Research Standards
How Aidicia approaches source-linked, human-reviewed AI-law research as an educational portfolio.
Educational research portfolio
Aidicia is an educational AI-law research portfolio written by Muhammad Tariq, a JD Candidate. It is designed to organize complex legal developments for learning and issue-spotting — not to provide legal services.
Not legal advice
Nothing on Aidicia constitutes legal advice, creates a lawyer-client relationship, or replaces consultation with a licensed attorney. Users should consult qualified counsel for legal matters.
Law student authorship
Aidicia is curated by a law student conducting structured legal research. The author is not a licensed lawyer, attorney, expert, consultant, or advisor.
Sources must be verified
Public content is organized around source-linked research discipline.
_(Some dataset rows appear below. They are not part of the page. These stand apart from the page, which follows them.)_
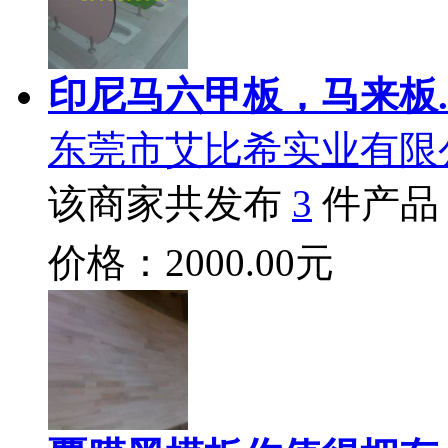
印尼马六甲板，马来板.
东莞市艾比希实业有限
该商家共发布
3
件产品
价格：2000.00元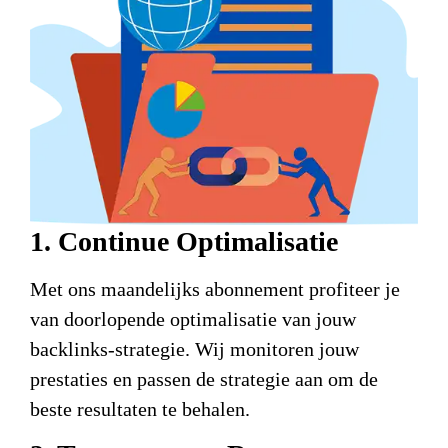
1. Continue Optimalisatie
Met ons maandelijks abonnement profiteer je
van doorlopende optimalisatie van jouw
backlinks-strategie. Wij monitoren jouw
prestaties en passen de strategie aan om de
beste resultaten te behalen.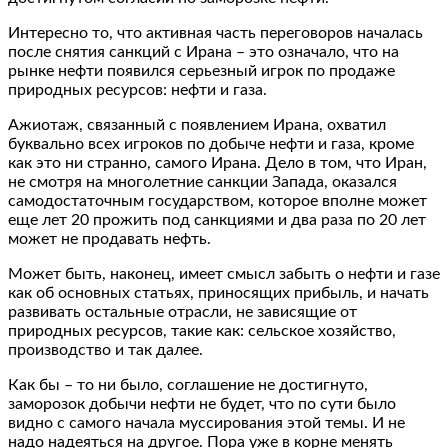
Интересно то, что активная часть переговоров началась
после снятия санкций с Ирана – это означало, что на
рынке нефти появился серьезный игрок по продаже
природных ресурсов: нефти и газа.
Ажиотаж, связанный с появлением Ирана, охватил
буквально всех игроков по добыче нефти и газа, кроме
как это ни странно, самого Ирана. Дело в том, что Иран,
не смотря на многолетние санкции Запада, оказался
самодостаточным государством, которое вполне может
еще лет 20 прожить под санкциями и два раза по 20 лет
может не продавать нефть.
Может быть, наконец, имеет смысл забыть о нефти и газе
как об основных статьях, приносящих прибыль, и начать
развивать остальные отрасли, не зависящие от
природных ресурсов, такие как: сельское хозяйство,
производство и так далее.
Как бы – то ни было, соглашение не достигнуто,
заморозок добычи нефти не будет, что по сути было
видно с самого начала муссирования этой темы. И не
надо надеяться на другое. Пора уже в корне менять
Placeholders, sample tracker entries, and unverified citations should not be treated as legal authority.
Last updated and last reviewed dates
Fast-moving AI-law topics include last updated and last reviewed timestamps where available. Stale or shifting developments may be flagged for re-review.
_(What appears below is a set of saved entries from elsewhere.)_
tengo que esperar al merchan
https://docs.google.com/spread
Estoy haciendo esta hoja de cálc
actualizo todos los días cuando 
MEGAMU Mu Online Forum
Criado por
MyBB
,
Selected summary, not complete analysis
Public pages show selected educational research summaries. They do not represent exhaustive legal analysis, complete source records, or final legal conclusions.
Human-reviewed before publication
Content is reviewed by the curator before publication using a citation-first, source-grounded workflow. Future assistant features are planned as retrieval-limited tools — not open-ended legal generators.
Consult licensed counsel
Organizations, lawyers, and individuals should consult licensed counsel before relying on any research summary for compliance, litigation, contracting, or employment decisions.